C’est ensuite « Walden » du compositeur contemporain Hans Abrahamsen (né en 1952) qui est joué par un quintette à vent, soit les quatre bois et un cor. Deux notes passent ainsi d’abord d’instrument en instrument, avant d’évoluer vers une composition collective aux lignes davantage entrelacées. Cette musique séduit par sa richesse et sa diversité, parfois une mélodie qui court, avec le hautbois en contrepoint, à un autre instant des notes répétées en ostinato par la flûte et le basson, puis pour conclure, le quatrième et dernier mouvement qui virevolte.
Si l’on songe au Boléro de Maurice Ravel (1875-1937), on pourrait penser que le compositeur s’est un peu égaré au sein de cette affiche de musique dite « moderne ». Mais ses Chansons madécasses ne déparent absolument pas, composées en 1925 et 1926 et faisant preuve d’originalité et d’audace.
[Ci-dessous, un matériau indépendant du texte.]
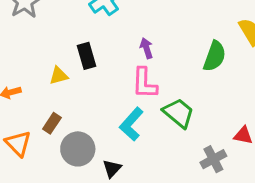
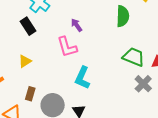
black rectangle: (86, 56) -> (28, 26), moved
pink L-shape: (144, 83) -> (67, 47), moved
green trapezoid: (179, 113) -> (134, 57), moved

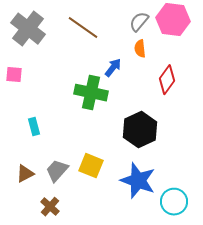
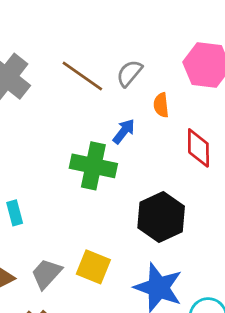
gray semicircle: (139, 22) -> (129, 73), moved
red diamond: (167, 80) -> (198, 148), turned -36

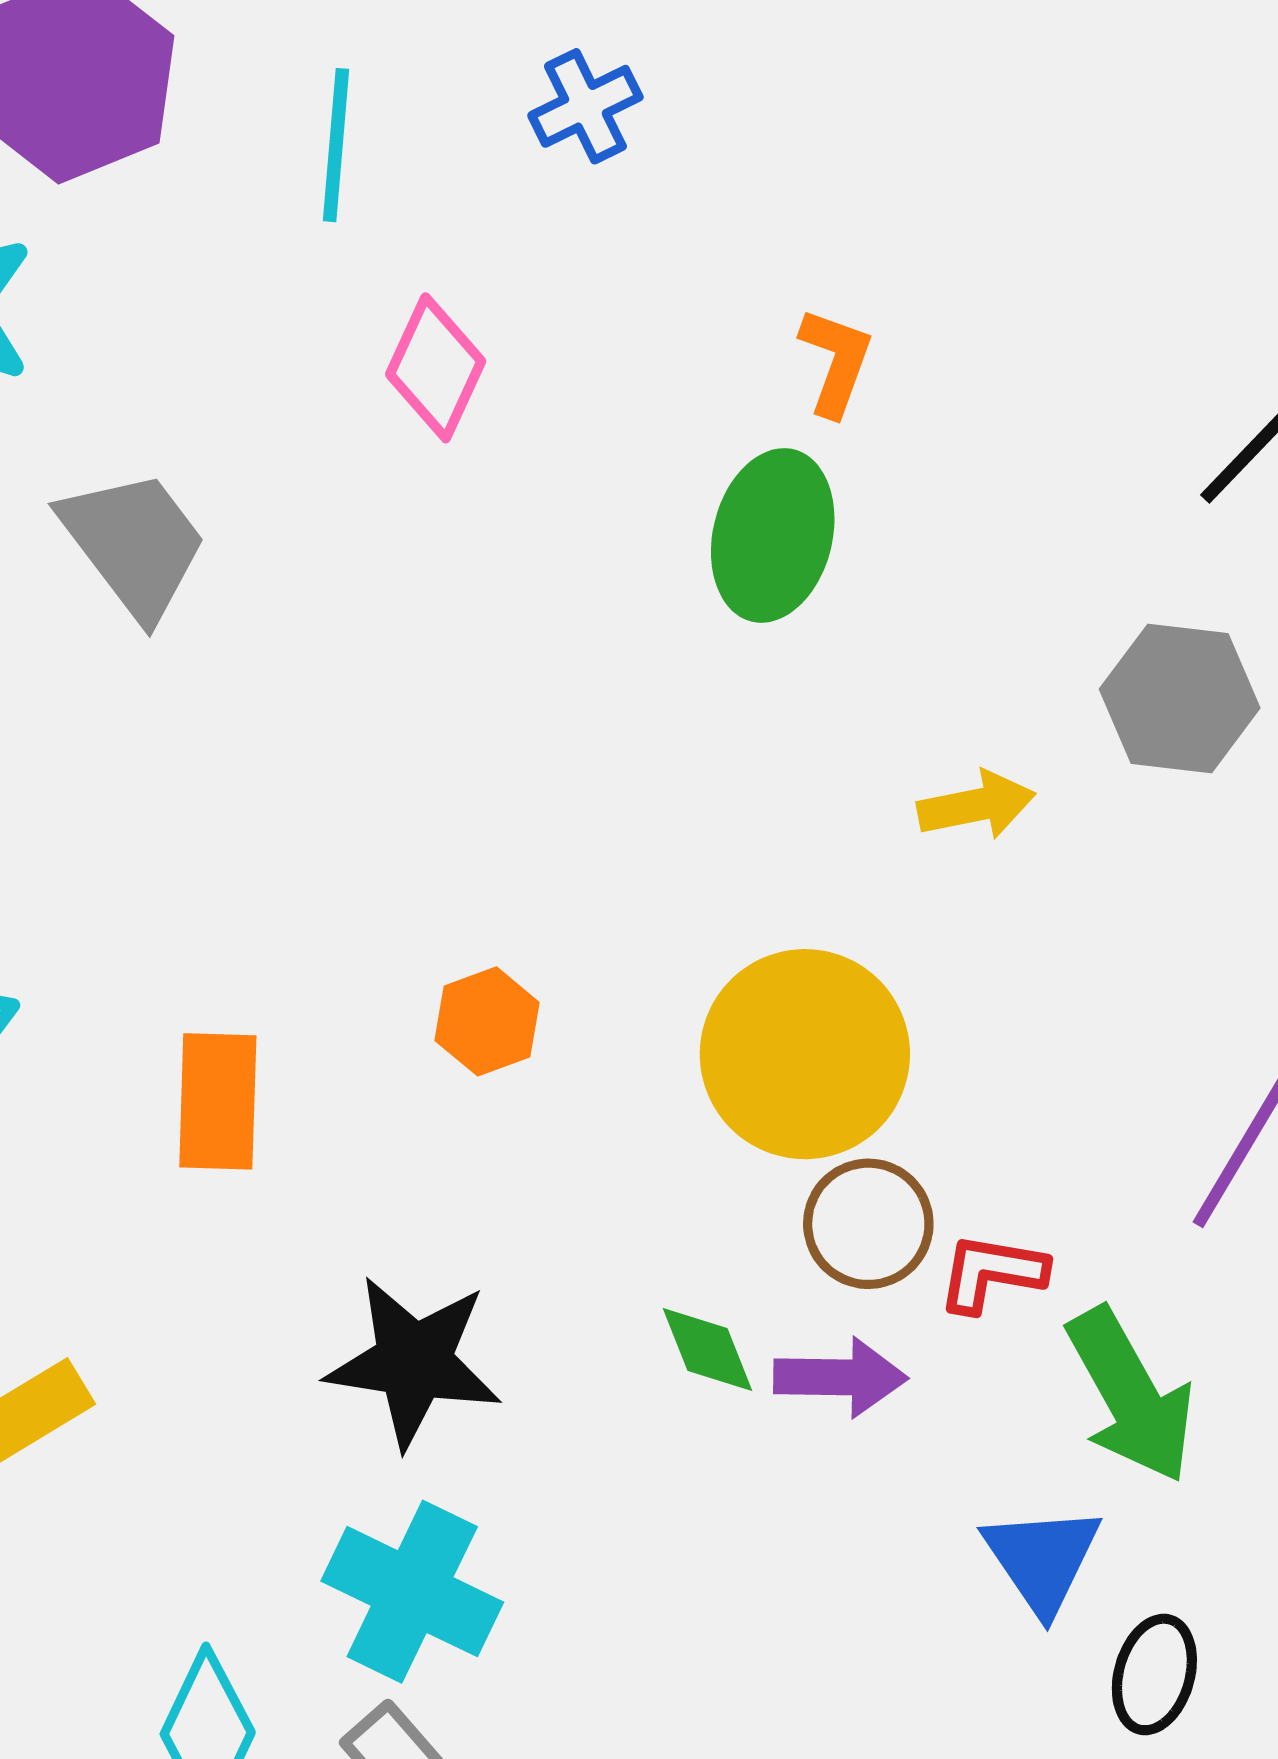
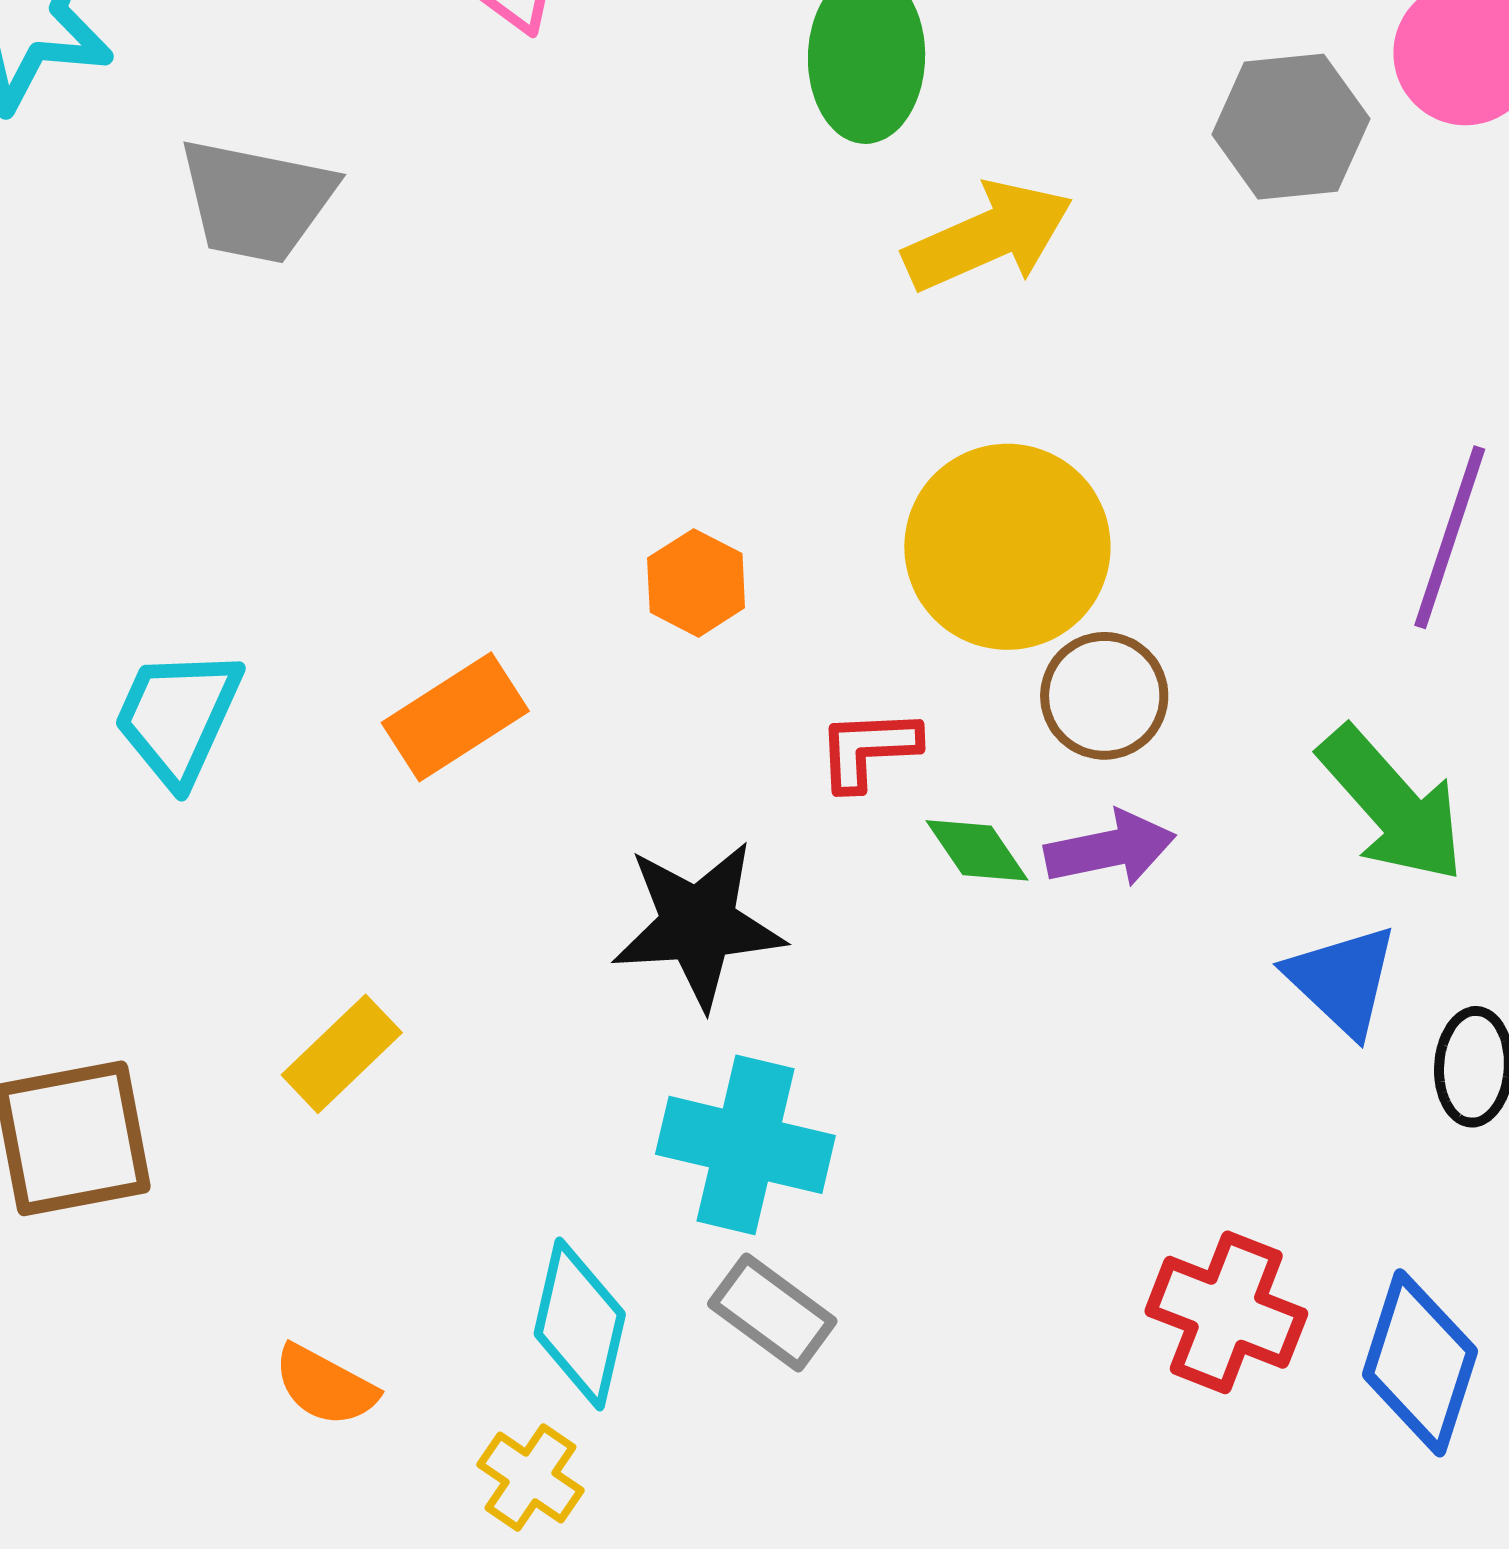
gray trapezoid: (134, 544) -> (257, 201), turned 151
yellow arrow: (976, 805) -> (988, 236), moved, size x1.5
orange rectangle: (218, 1101) -> (455, 717), turned 68
red L-shape: (992, 1273) -> (868, 749), moved

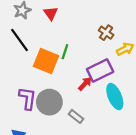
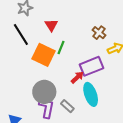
red triangle: (51, 13) -> (51, 25), moved
cyan ellipse: (115, 97) -> (91, 94), moved
purple L-shape: (28, 98) -> (46, 108), moved

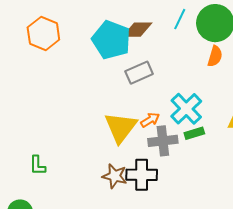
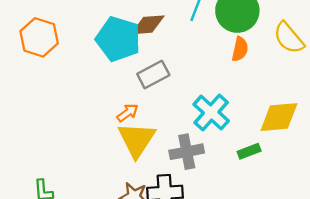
orange arrow: (150, 120) -> (128, 113), moved
green rectangle: (194, 133) -> (249, 151), moved

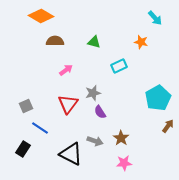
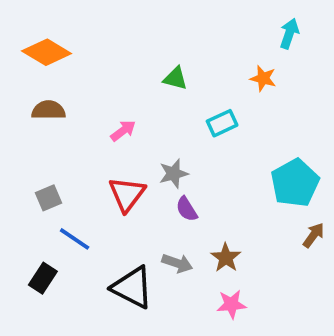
orange diamond: (41, 16) -> (47, 52), moved
cyan arrow: (155, 18) -> (289, 34), turned -119
brown semicircle: (55, 41) -> (48, 110), moved

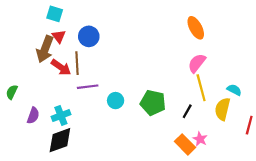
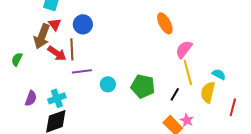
orange ellipse: (196, 28) -> (165, 23), moved
green semicircle: (12, 92) -> (17, 59), moved

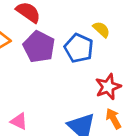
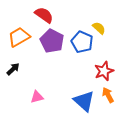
pink triangle: (19, 121) -> (37, 97), turned -40

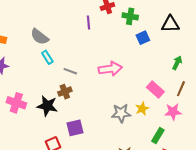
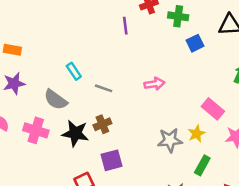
gray semicircle: (40, 37) -> (56, 100), moved
pink arrow: (110, 69) -> (155, 84), size x0.7
brown cross: (65, 92) -> (102, 124), moved
green rectangle: (158, 136) -> (202, 165), moved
Avec trois instruments – flûte, violoncelle et George Benjamin au piano -, l’orchestration est certes réduite, mais d’une grande richesse pour évoquer idéalement l’exotisme de Madagascar. La mezzo-soprano Ema Nikolovska possède un timbre suffisamment riche et une qualité d’élocution du texte suffisamment claire pour comprendre les sujets de ces mélodies, entre sentiment amoureux (« Nahandove ») et impression de chaleur étouffante dans la troisième (« Il est doux »). La chanson centrale « Aoua » est bien moins pacifique, dès ses deux « Aoua » envoyés à pleine voix, en nous plongeant au cœur des conflits coloniaux (« Méfiez-vous des blancs, habitants du rivage »).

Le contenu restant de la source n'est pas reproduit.